Task directions:
Exact reproduction of all the entries is required, without any of their pictures.

"""

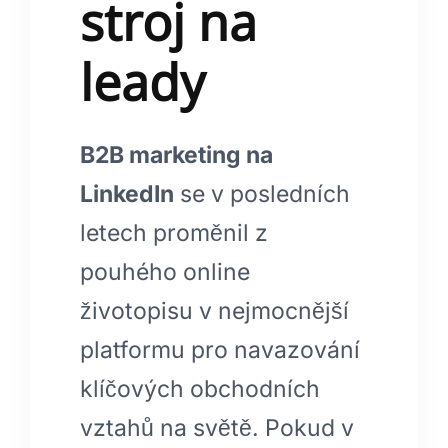
stroj na
leady
B2B marketing na
LinkedIn
se v posledních
letech proměnil z
pouhého online
životopisu v nejmocnější
platformu pro navazování
klíčových obchodních
vztahů na světě. Pokud v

"""

Exercise solution:
stroj na
leady
B2B marketing na
LinkedIn
se v posledních
letech proměnil z
pouhého online
životopisu v nejmocnější
platformu pro navazování
klíčových obchodních
vztahů na světě. Pokud v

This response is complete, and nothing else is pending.